Here we have the best-case scenario for what happens if you throw away the whole arranged marriage thing and make your own decision about your future. She might shock her dad by announcing that she would rather be a servant than marry grody old Lazer-Wolf, but Tzeitl still gets off pretty much scot-free.
Motl the tailor is a good and decent dude, and their true love for each other seems to really help them through the relative poverty that they experience. Check out their mega-happy ending:
The couple, blessed be His name, is living happily.
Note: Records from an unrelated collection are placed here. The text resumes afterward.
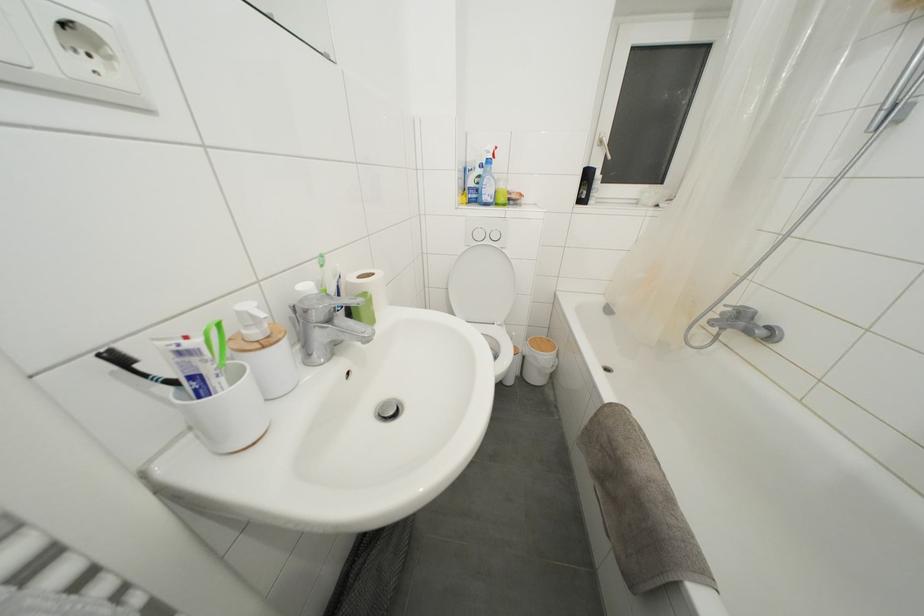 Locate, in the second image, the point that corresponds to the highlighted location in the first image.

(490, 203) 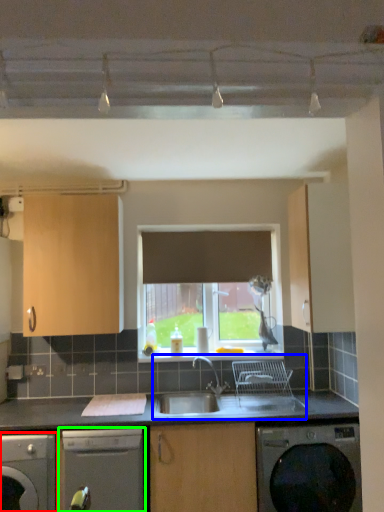 Question: Based on their relative distances, which object is nearer to dishwasher (highlighted by a red box)? Choose from sink (highlighted by a blue box) and dishwasher (highlighted by a green box).

Choices:
 (A) sink
 (B) dishwasher

Answer: (B) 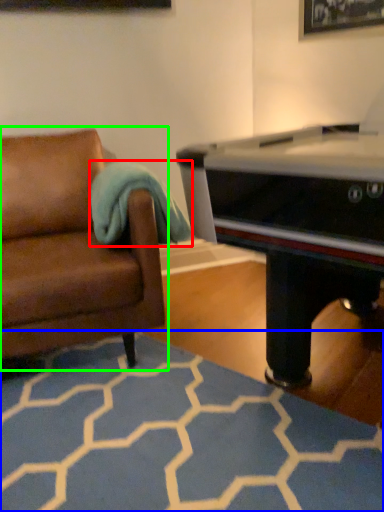 Question: Which object is the farthest from blanket (highlighted by a red box)? Choose among these: plain (highlighted by a blue box) or studio couch (highlighted by a green box).

Choices:
 (A) plain
 (B) studio couch

Answer: (A) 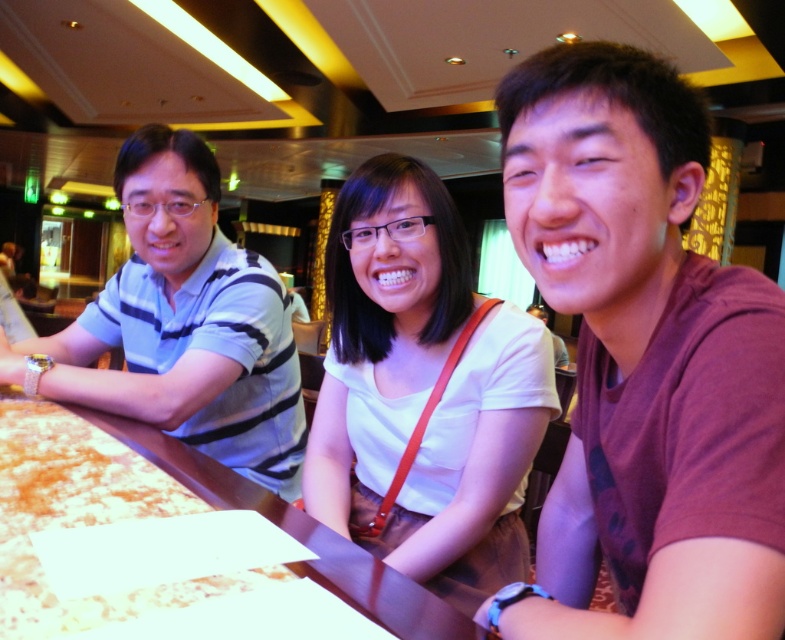 You are a photographer setting up a shoot in this restaurant scene. You need to ensure that the striped cotton shirt at left is visible in the frame without being blocked by the brown wooden table at center. Based on their positions, is this possible?

The striped cotton shirt at left is positioned over the brown wooden table at center, meaning it is placed above the table. Since it is above, it won not be blocked by the table, so it should be visible in the frame.

You are sitting at the brown wooden table at center in the restaurant. You want to hand a napkin to the person wearing the white matte shirt at center. In which direction should you move your hand to reach them?

The white matte shirt at center is to the right of the brown wooden table at center, so you should move your hand to the right to reach them.

You are a photographer standing in front of the striped cotton shirt at left and the brown wooden table at center. Which object is closer to you?

The striped cotton shirt at left is closer to you because it is further to the viewer than the brown wooden table at center. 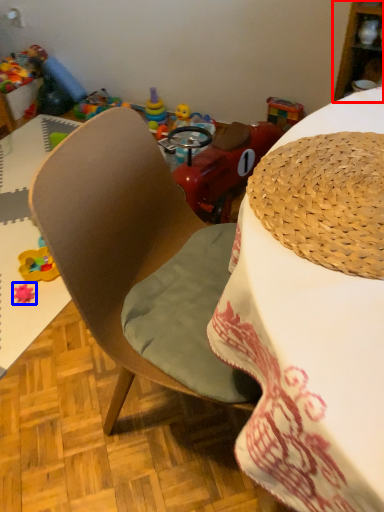 Question: Among these objects, which one is farthest to the camera, cabinetry (highlighted by a red box) or toy (highlighted by a blue box)?

Choices:
 (A) cabinetry
 (B) toy

Answer: (B) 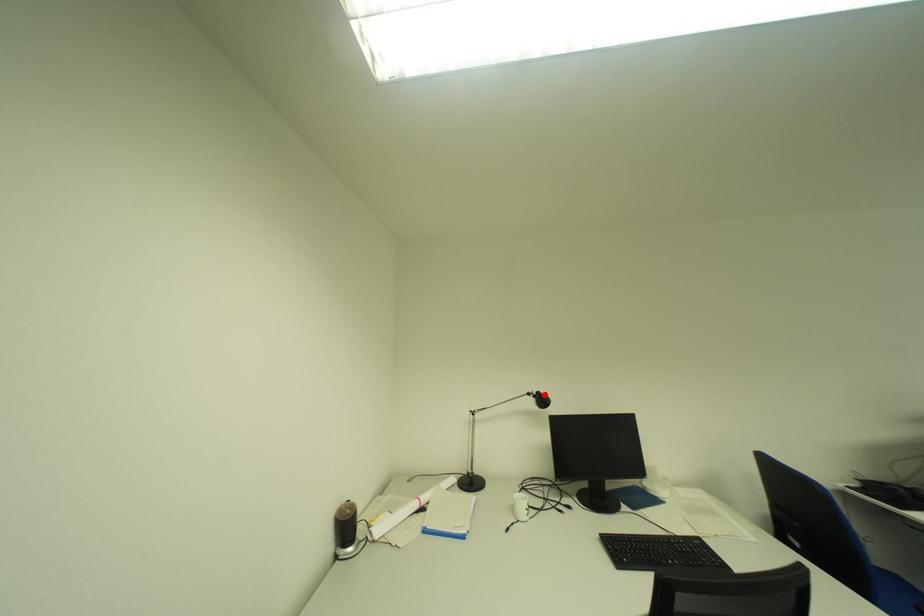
He is a tailor, goes around Boiberik from one dacha to the next picking up work, while she is busy day and night cooking and baking and washing and scrubbing, carrying water from the well, barely a piece of bread in the house. […] I talk with her, and she says she is happy as can be as long as her Motl is healthy. (4.146)
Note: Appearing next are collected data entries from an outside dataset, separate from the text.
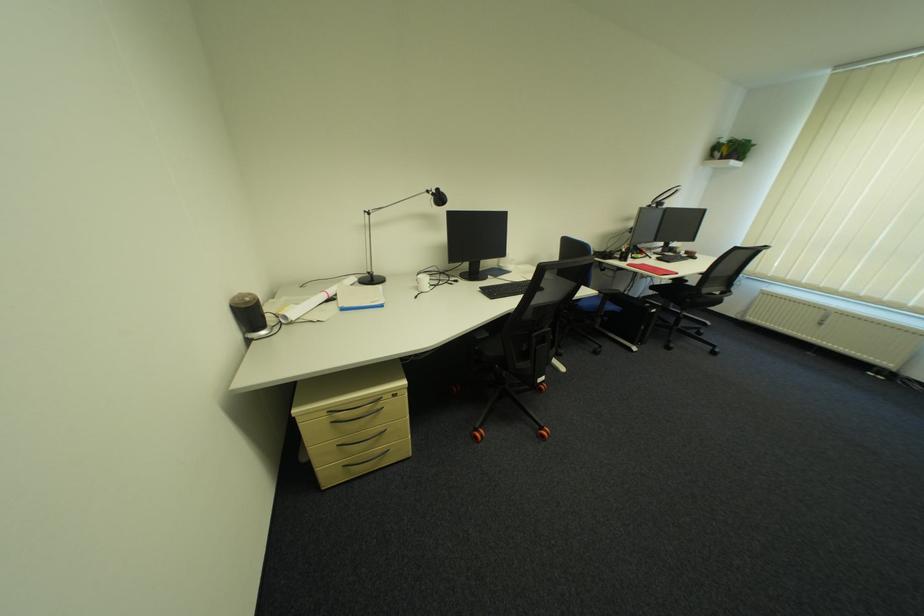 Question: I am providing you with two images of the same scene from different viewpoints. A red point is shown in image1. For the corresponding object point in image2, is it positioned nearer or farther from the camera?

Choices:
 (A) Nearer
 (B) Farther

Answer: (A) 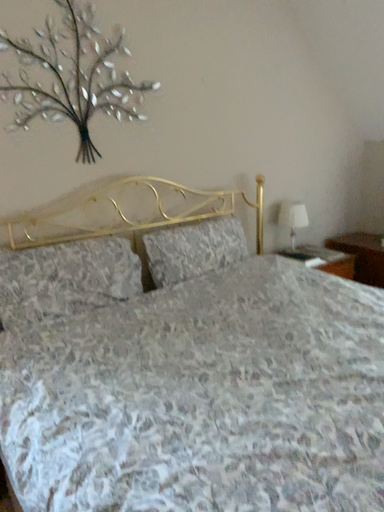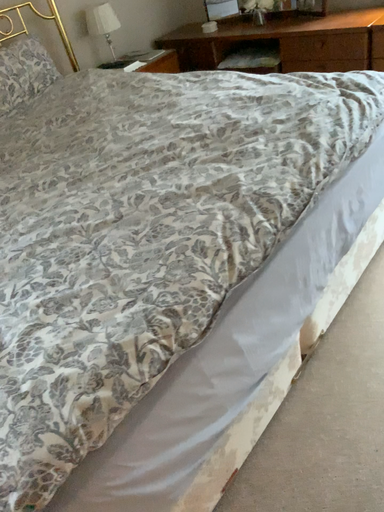 Question: Which way did the camera rotate in the video?

Choices:
 (A) rotated left
 (B) rotated right

Answer: (B)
So, besides the spooky foreshadowing that Motl (spoiler alert) might not be so healthy down the road, what's awesome here is that even though Tevye is kind of teasing the two of them for being so poor, he describes their life like an updated version of what Tevye and Golde have. They've got a partnership and divided responsibilities, just like Tzeitl's parents.
But notice that we never really see Golde's point of view about Tevye (although we sure can hazard a guess about how she feels, especially after he loses all their money… ). With Tzeitl, we actually get her perspective on the marriage, even if it's still filtered through Tevye's voice. The fact that we're seeing stuff through her eyes already shows how much more equal their relationship is—definitely an improvement, we would say, over what she grew up with.
"Improvement" is really all it is, though. Compared to her sisters, Tzeitl just takes a teeny baby step in the direction of the future. After all, Motl is Jewish, is a local boy, and he still comes to ask Tevye for permission. Except for the forget-the-matchmaker business, not all that far removed from what would have happened in Tevye's own generation.